In January 2010 a devastating Earthquake struck Haiti killing up to 300,000 people. In the aftermath it seemed the state could collapse, survivors were left vulnerable to disease and without homes or livelihoods. Soon after the disaster twenty six Haitian NGOs together called for debt cancellation. This message was taken up around the globe, hundreds of thousands of people signed petitions.
Haiti’s debt had already increased to $1.15 billion following debt relief the previous year, and rose to $1.3 billion as new loans were given in the wake of the disaster. The public outcry led governments and the international financial institutions to drop Haiti’s outstanding debt.

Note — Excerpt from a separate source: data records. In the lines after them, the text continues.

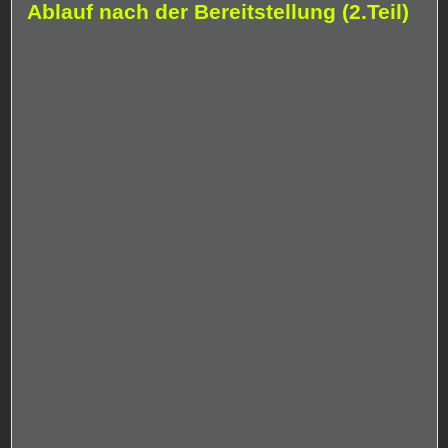
Ablauf nach der Bereitstellung (2.Teil)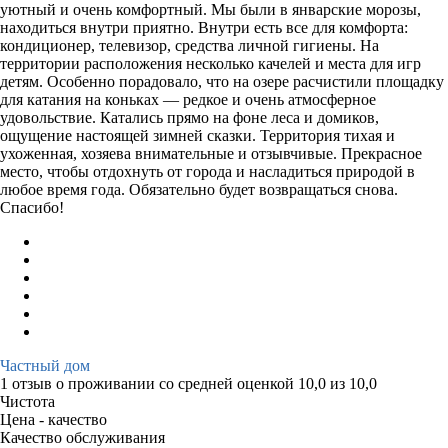
уютный и очень комфортный. Мы были в январские морозы,
находиться внутри приятно. Внутри есть все для комфорта:
кондиционер, телевизор, средства личной гигиены. На
территории расположения несколько качелей и места для игр
детям. Особенно порадовало, что на озере расчистили площадку
для катания на коньках — редкое и очень атмосферное
удовольствие. Катались прямо на фоне леса и домиков,
ощущение настоящей зимней сказки. Территория тихая и
ухоженная, хозяева внимательные и отзывчивые. Прекрасное
место, чтобы отдохнуть от города и насладиться природой в
любое время года. Обязательно будет возвращаться снова.
Спасибо!
Частный дом
1 отзыв
о проживании со средней оценкой
10,0
из
10,0
Чистота
Цена - качество
Качество обслуживания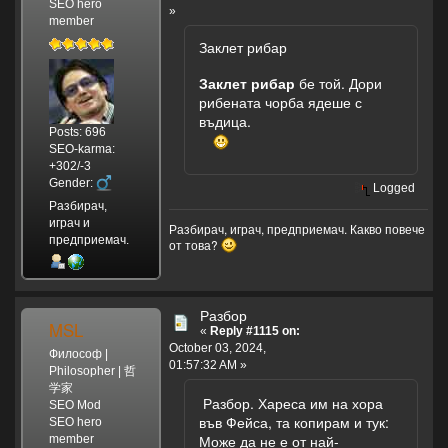
SEO hero
»
member
Заклет рибар
Заклет рибар
бе той. Дори
рибената чорба ядеше с
въдица.
Posts: 696
SEO-karma:
+302/-3
Gender:
Logged
Разбирач,
играч и
Разбирач, играч, предприемач. Какво повече
предприемач.
от това?
Разбор
MSL
«
Reply #1115 on:
October 03, 2024,
Философ |
01:57:32 AM »
Philosopher | 哲
学家
Разбор. Хареса им на хора
SEO Mod
във Фейса, та копирам и тук:
SEO hero
Може да не е от най-
member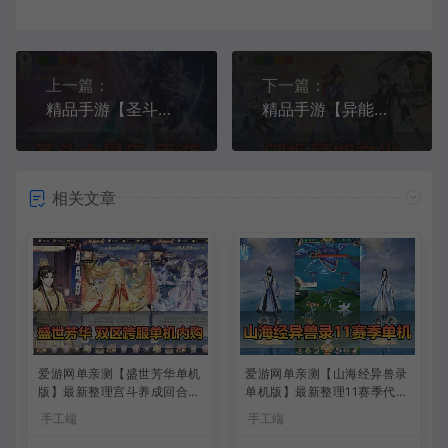
上一篇：
下一篇：
精品手游【圣斗士星矢】正义传说模拟器手游虚拟机一键端视频安装教程GM后台
精品手游【异能之光】六阵容新宝石版虚拟机一键端视频安装教程GM后台设置局域网可以手机链接
相关文章
爱游网单亲测【盛世芳华单机
爱游网单亲测【山海经异兽录
版】最新整理宫斗养成回合抽
单机版】最新整理11赛季代金
卡多区跨服代金券内购虚拟机
券内购版 带GM物品充值后台
手工端
手工端
一键端视频教学+linux手工外
模拟器手游 解压一键端 视频
网端文本教学
安装教学+手工端文本教学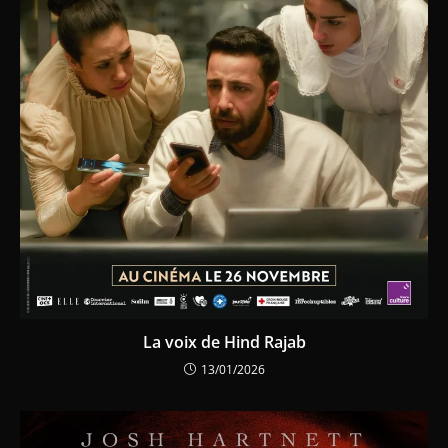
La voix de Hind Rajab
13/01/2026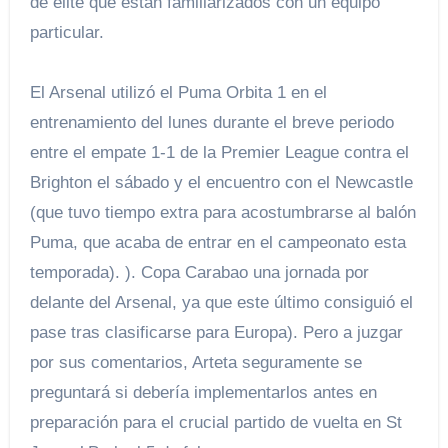
de élite que están familiarizados con un equipo
particular.
El Arsenal utilizó el Puma Orbita 1 en el
entrenamiento del lunes durante el breve periodo
entre el empate 1-1 de la Premier League contra el
Brighton el sábado y el encuentro con el Newcastle
(que tuvo tiempo extra para acostumbrarse al balón
Puma, que acaba de entrar en el campeonato esta
temporada). ). Copa Carabao una jornada por
delante del Arsenal, ya que este último consiguió el
pase tras clasificarse para Europa). Pero a juzgar
por sus comentarios, Arteta seguramente se
preguntará si debería implementarlos antes en
preparación para el crucial partido de vuelta en St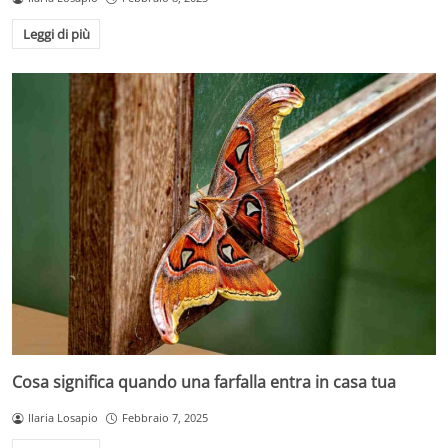
Leggi di più
Cosa significa quando una farfalla entra in casa tua
Ilaria Losapio
Febbraio 7, 2025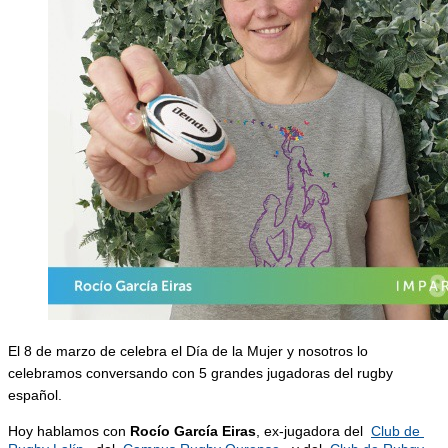
El 8 de marzo de celebra el Día de la Mujer y nosotros lo 
celebramos conversando con 5 grandes jugadoras del rugby 
español.
Hoy hablamos con 
Rocío García Eiras
, ex-jugadora del 
Club de 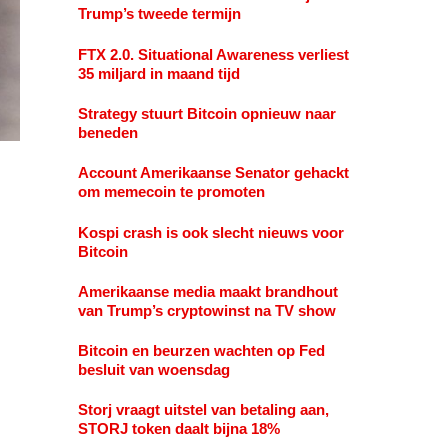
Trump’s tweede termijn
FTX 2.0. Situational Awareness verliest
35 miljard in maand tijd
Strategy stuurt Bitcoin opnieuw naar
beneden
Account Amerikaanse Senator gehackt
om memecoin te promoten
Kospi crash is ook slecht nieuws voor
Bitcoin
Amerikaanse media maakt brandhout
van Trump’s cryptowinst na TV show
Bitcoin en beurzen wachten op Fed
besluit van woensdag
Storj vraagt uitstel van betaling aan,
STORJ token daalt bijna 18%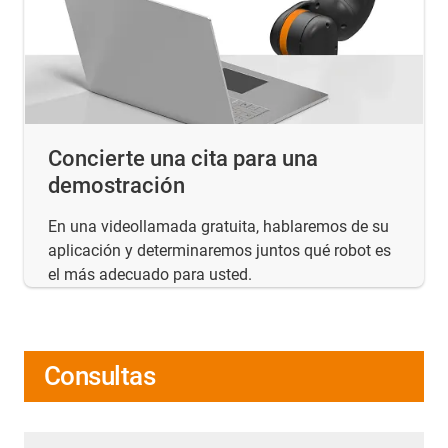
Concierte una cita para una
demostración
En una videollamada gratuita, hablaremos de su
aplicación y determinaremos juntos qué robot es
el más adecuado para usted.
Consultas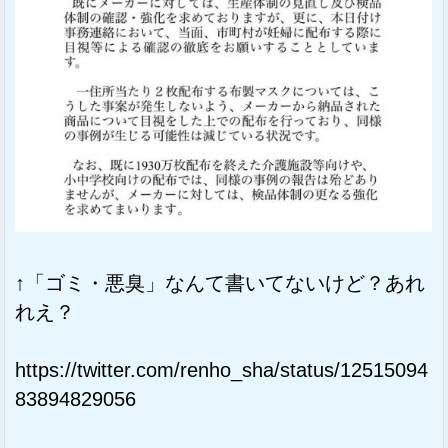
↑「ゴミ・悪臭」なんて書いてないけど？あれ
れえ？
https://twitter.com/renho_sha/status/12515094
83894829056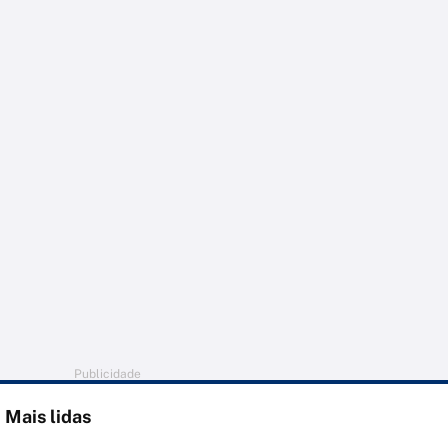
Publicidade
Mais lidas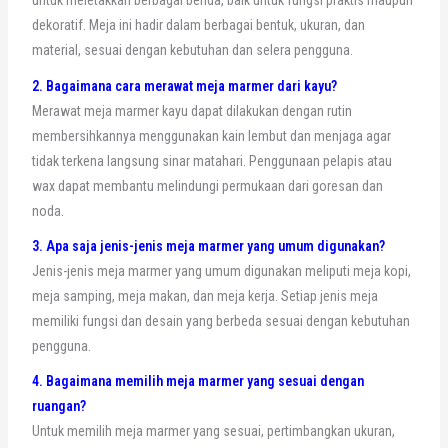
untuk meletakkan berbagai benda, baik untuk fungsi praktis maupun
dekoratif. Meja ini hadir dalam berbagai bentuk, ukuran, dan
material, sesuai dengan kebutuhan dan selera pengguna.
2. Bagaimana cara merawat meja marmer dari kayu?
Merawat meja marmer kayu dapat dilakukan dengan rutin
membersihkannya menggunakan kain lembut dan menjaga agar
tidak terkena langsung sinar matahari. Penggunaan pelapis atau
wax dapat membantu melindungi permukaan dari goresan dan
noda.
3. Apa saja jenis-jenis meja marmer yang umum digunakan?
Jenis-jenis meja marmer yang umum digunakan meliputi meja kopi,
meja samping, meja makan, dan meja kerja. Setiap jenis meja
memiliki fungsi dan desain yang berbeda sesuai dengan kebutuhan
pengguna.
4. Bagaimana memilih meja marmer yang sesuai dengan
ruangan?
Untuk memilih meja marmer yang sesuai, pertimbangkan ukuran,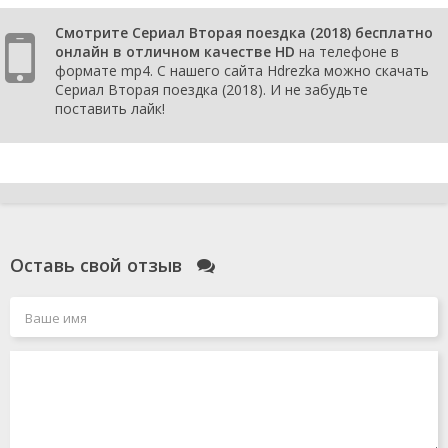
Смотрите Сериал Вторая поездка (2018) бесплатно
онлайн в отличном качестве HD
на телефоне в
формате mp4. С нашего сайта Hdrezka можно скачать
Сериал Вторая поездка (2018). И не забудьте
поставить лайк!
Оставь свой отзыв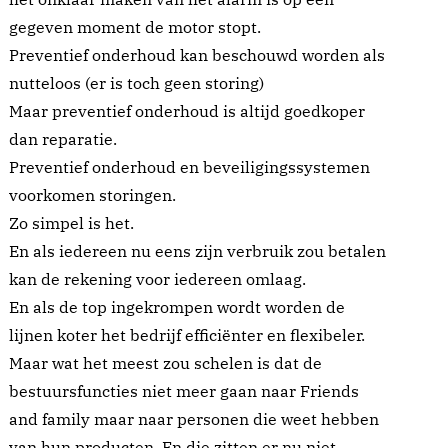
gegeven moment de motor stopt.
Preventief onderhoud kan beschouwd worden als
nutteloos (er is toch geen storing)
Maar preventief onderhoud is altijd goedkoper
dan reparatie.
Preventief onderhoud en beveiligingssystemen
voorkomen storingen.
Zo simpel is het.
En als iedereen nu eens zijn verbruik zou betalen
kan de rekening voor iedereen omlaag.
En als de top ingekrompen wordt worden de
lijnen koter het bedrijf efficiënter en flexibeler.
Maar wat het meest zou schelen is dat de
bestuursfuncties niet meer gaan naar Friends
and family maar naar personen die weet hebben
van hun producten. En die zitten er nu niet.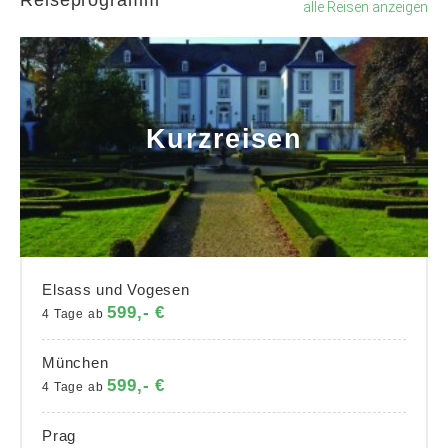
Reiseprogramm
alle Reisen anzeigen
Kurzreisen
Elsass und Vogesen
599,- €
4 Tage ab
München
599,- €
4 Tage ab
Prag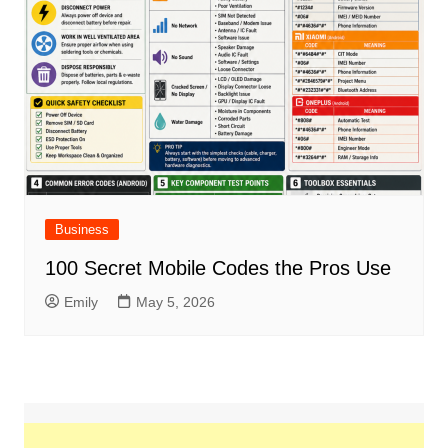
Business
100 Secret Mobile Codes the Pros Use
Emily
May 5, 2026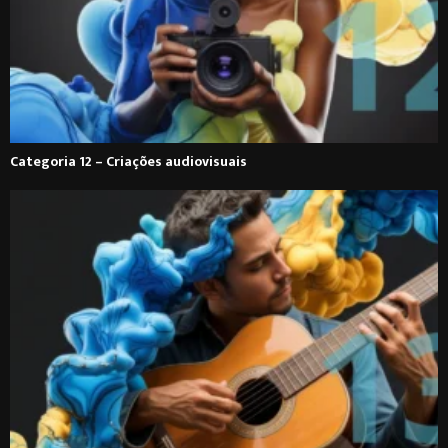
Categoria 12 – Criações audiovisuais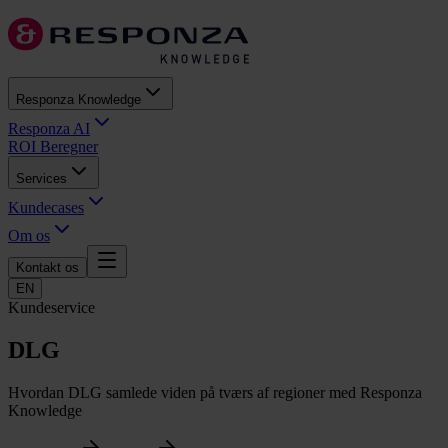
Responza Knowledge
Responza AI
ROI Beregner
Services
Kundecases
Om os
Kontakt os
EN
Kundeservice
DLG
Hvordan DLG samlede viden på tværs af regioner med Responza
Knowledge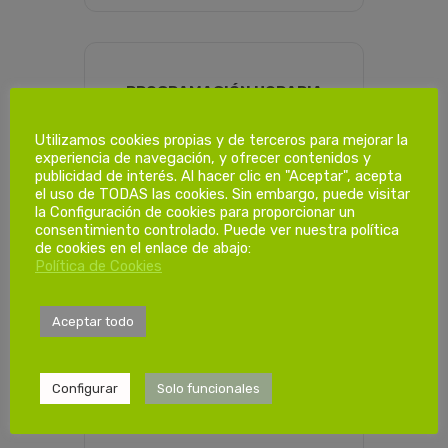
PROGRAMACIÓN HORARIA
Utilizamos cookies propias y de terceros para mejorar la
experiencia de navegación, y ofrecer contenidos y
Dias de
publicidad de interés. Al hacer clic en "Aceptar", acepta
formación.
el uso de TODAS las cookies. Sin embargo, puede visitar
la Configuración de cookies para proporcionar un
consentimiento controlado. Puede ver nuestra política
de cookies en el enlace de abajo:
1ª Sesión
Política de Cookies
Jueves 10/07/2025
de 14:00-20:00
Aceptar todo
Configurar
Solo funcionales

Even as Haiti’s debt was cancelled new reconstruction funds were being offered in the form of loans rather than grants, storing up problems for the future. Meanwhile Haitian NGOs have condemned their exclusion from donor conferences following the earthquake. The twenty six NGOs behind the campaign for debt cancellation have endorsed a call for the population to mobilise a Haitian People’s Assembly, which will address these challenges and define strategies for the alternative reconstruction of Haiti.
According to the Centre for Economic and Policy Research the United States interfered 2010’s elections, effectively banning one party, preventing Aristide’s return and influencing the vote counting process. Haiti has been freed from some foreign debt but has not been spared foreign domination.